# taz.de -- Kachelmann nach seinem Freispruch: "Keine Gewalt in meinem Leben"
       
       > Jörg Kachelmann hat zum ersten Mal seit seinem Freispruch vom Vorwurf der
       > Vergewaltigung ein Interview gegeben. Er findet deutliche Worte über
       > Paparazzi und die Justiz.
       
 (IMG) Bild: Auch nach dem Freispruch: Immer mit demselben Gesicht in die Tiefgarage des Landgerichts - und wieder raus.
       
       Berlin taz | "Mich erpresst niemand mehr". Nach 132 Tagen Untersuchungshaft
       empfindet das der 52 Jahre alte, ehemalige ARD-Wettermann Jörg Kachelmann
       "schon fast beruhigend", sagte er der Zeit im ersten Interview nach seinem
       Freispruch vom Vorwurf der Vergewaltigung. Das sei der Vorteil, wenn man
       als lebendiges Röntgenbild durch die welt laufe, von dem jedes intime
       Detail bekannt sei.
       
       Er müsse keine Angst mehr haben vor dem strafenden Gott in der Inkarnation
       der Bunten oder der Bild: "Das ist schon fast beruhigend". An einem
       anonymen Ort empfing Kachelmann die Zeit-Journalisten, nach dem Freispruch
       aus Mangel an Beweisen - nach 43 Verhandlungstagen. Sowohl die Ex-Geliebte
       als auch die Staatsanwaltschaft haben inzwischen Revision gegen den
       Freispruch des Wettermoderators eingelegt.
       
       Er habe den Glauben an die deutsche Justiz komplett verloren, sagt
       Kachelmann, und habe deswegen am 30. Mai vor dem Landgericht Mannheim nicht
       unbedingt an einen Freispruch geglaubt: "Ich hatte im Gerichtssaal so viel
       Irrationalität kennengelernt, vor allem auch von den Mannheimer
       Staatsanwälten, dass ich bis zum Schluss mit der menschlichen
       Irrationalität rechnen musste." Er habe vor Gericht geschwiegen, weil er
       sonst an jedem Prozesstag hundertmal hätte aufstehen und sagen müssen: "Das
       ist gelogen!"
       
       Er habe sich nicht an dem Schwachsinn beteiligen wollen, der über ihn
       erzählt wurde. Und vom ersten Prozesstag bis zum letzten habe er versucht,
       die Fassung zu wahren. "Ich wollte mit immer demselben Gesicht in die
       Tiefgarage des Landgerichts fahren - und mit demselben Gesicht wieder raus.

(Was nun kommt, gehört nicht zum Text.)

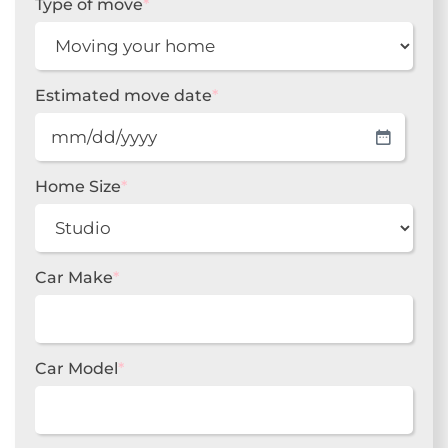
Type of move
*
Estimated move date
*
MM
slash
DD
Home Size
*
slash
YYYY
Car Make
*
Car Model
*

       Was geht es die sabbernden Fotografen an, wie es mir geht?"
       
       ## Kachelmann ist vorsichtig geworden
       
       Anstatt auf die Vorschläge seiner Freunde zu hören - 97 Prozent seines
       Bekanntenkreises habe er allerdings seit der Anklage verloren, sagt er -
       ein neues Leben in einem fernen Land anzufangen, plant er eine gerichtliche
       Schlacht gegen alle diejenigen, die behauptet haben, das er gewalttätig
       gewesen sein soll. "Es gab keine Gewalt in meinem Leben. Keine Gewalt gegen
       Erwachsene, keine gegen Kinder, keine Übergriffe, auch keine sogenannten
       Grenzerkundungen und schon gar keine -überschreitungen."
       
       Ja, er habe Frauen belogen, Menschen verarscht, "aber das ich deswegen
       nicht alle auf dem Zaun habe, glaube ich nicht". Sein Privatleben, ob er
       monogam leben könne und ob seine Ehe mit der Studentin Miriam nun Bestand
       habe, das ginge die Presse "einen Scheiß an". Kachelmann ist sehr
       vorsichtig geworden, "antizipiert alles in jeder Sekunde, was man aus
       seinem Verhalten herauslesen könnte". Er benutzt sein Handy kaum noch, weil
       er fürchtet, geortet zu werden, achtet darauf, was er in den Müll wirft,
       weil Journalisten darin wühlen könnten.
       
       Er ist nicht mit fremden Frauen allein in einem Raum und betritt keine
       Hotels mehr, weil er fürchtet, die Rezeption könnte seinen Aufenthaltsort
       weitergeben. Und er fliegt nicht mehr mit der Lufthansa, weil er aus einer
       dieser Maschinen in Frankfurt stieg, als er verhaftet wurde. Apropos
       Fliegen - er habe, weil ihn "das alles finanziell komplett fertiggemacht
       habe", Bescheidenheit gelernt und dass es "auch in der Economy-Klasse von
       Flugzeugen ein Leben gibt". Er müsse jetzt hohe Schulden abbezahlen und
       deswegen sein Seegrundstück in Kanada verkaufen - für eine knappe Million.